**EXERCISE BRIEF**
What is needed is an exact printout of all the data.

START PROVIDED MATERIAL

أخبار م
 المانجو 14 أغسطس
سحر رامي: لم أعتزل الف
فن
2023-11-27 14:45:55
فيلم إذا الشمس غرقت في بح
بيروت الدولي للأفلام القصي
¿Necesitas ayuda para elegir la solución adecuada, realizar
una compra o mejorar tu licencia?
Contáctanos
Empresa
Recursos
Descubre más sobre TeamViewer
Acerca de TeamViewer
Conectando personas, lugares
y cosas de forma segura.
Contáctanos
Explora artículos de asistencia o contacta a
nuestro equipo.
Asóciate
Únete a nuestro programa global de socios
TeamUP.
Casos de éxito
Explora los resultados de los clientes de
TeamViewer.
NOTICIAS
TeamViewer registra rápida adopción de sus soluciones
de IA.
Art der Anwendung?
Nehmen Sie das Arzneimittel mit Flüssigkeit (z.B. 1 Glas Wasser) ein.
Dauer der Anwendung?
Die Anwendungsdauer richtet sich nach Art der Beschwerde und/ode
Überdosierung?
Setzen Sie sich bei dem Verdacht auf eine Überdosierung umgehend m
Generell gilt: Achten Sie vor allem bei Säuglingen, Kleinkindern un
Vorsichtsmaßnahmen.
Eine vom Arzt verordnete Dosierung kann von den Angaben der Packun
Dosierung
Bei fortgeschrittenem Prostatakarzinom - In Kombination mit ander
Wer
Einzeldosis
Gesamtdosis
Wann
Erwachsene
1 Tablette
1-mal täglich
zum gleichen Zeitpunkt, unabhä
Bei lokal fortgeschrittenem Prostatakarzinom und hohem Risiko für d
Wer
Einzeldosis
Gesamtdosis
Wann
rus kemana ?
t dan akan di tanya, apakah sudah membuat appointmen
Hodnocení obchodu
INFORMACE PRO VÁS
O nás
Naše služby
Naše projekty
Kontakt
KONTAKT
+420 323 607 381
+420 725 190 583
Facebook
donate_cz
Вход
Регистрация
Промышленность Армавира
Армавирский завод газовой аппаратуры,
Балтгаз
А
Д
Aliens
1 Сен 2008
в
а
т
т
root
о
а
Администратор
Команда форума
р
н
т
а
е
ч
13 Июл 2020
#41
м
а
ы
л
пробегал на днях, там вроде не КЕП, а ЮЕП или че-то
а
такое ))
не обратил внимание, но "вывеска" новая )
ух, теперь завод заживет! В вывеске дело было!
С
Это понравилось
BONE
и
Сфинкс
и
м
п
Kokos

END PROVIDED MATERIAL

**WRITTEN ANSWER**
أخبار م
 المانجو 14 أغسطس
سحر رامي: لم أعتزل الف
فن
2023-11-27 14:45:55
فيلم إذا الشمس غرقت في بح
بيروت الدولي للأفلام القصي
¿Necesitas ayuda para elegir la solución adecuada, realizar
una compra o mejorar tu licencia?
Contáctanos
Empresa
Recursos
Descubre más sobre TeamViewer
Acerca de TeamViewer
Conectando personas, lugares
y cosas de forma segura.
Contáctanos
Explora artículos de asistencia o contacta a
nuestro equipo.
Asóciate
Únete a nuestro programa global de socios
TeamUP.
Casos de éxito
Explora los resultados de los clientes de
TeamViewer.
NOTICIAS
TeamViewer registra rápida adopción de sus soluciones
de IA.
Art der Anwendung?
Nehmen Sie das Arzneimittel mit Flüssigkeit (z.B. 1 Glas Wasser) ein.
Dauer der Anwendung?
Die Anwendungsdauer richtet sich nach Art der Beschwerde und/ode
Überdosierung?
Setzen Sie sich bei dem Verdacht auf eine Überdosierung umgehend m
Generell gilt: Achten Sie vor allem bei Säuglingen, Kleinkindern un
Vorsichtsmaßnahmen.
Eine vom Arzt verordnete Dosierung kann von den Angaben der Packun
Dosierung
Bei fortgeschrittenem Prostatakarzinom - In Kombination mit ander
Wer
Einzeldosis
Gesamtdosis
Wann
Erwachsene
1 Tablette
1-mal täglich
zum gleichen Zeitpunkt, unabhä
Bei lokal fortgeschrittenem Prostatakarzinom und hohem Risiko für d
Wer
Einzeldosis
Gesamtdosis
Wann
rus kemana ?
t dan akan di tanya, apakah sudah membuat appointmen
Hodnocení obchodu
INFORMACE PRO VÁS
O nás
Naše služby
Naše projekty
Kontakt
KONTAKT
+420 323 607 381
+420 725 190 583
Facebook
donate_cz
Вход
Регистрация
Промышленность Армавира
Армавирский завод газовой аппаратуры,
Балтгаз
А
Д
Aliens
1 Сен 2008
в
а
т
т
root
о
а
Администратор
Команда форума
р
н
т
а
е
ч
13 Июл 2020
#41
м
а
ы
л
пробегал на днях, там вроде не КЕП, а ЮЕП или че-то
а
такое ))
не обратил внимание, но "вывеска" новая )
ух, теперь завод заживет! В вывеске дело было!
С
Это понравилось
BONE
и
Сфинкс
и
м
п
Kokos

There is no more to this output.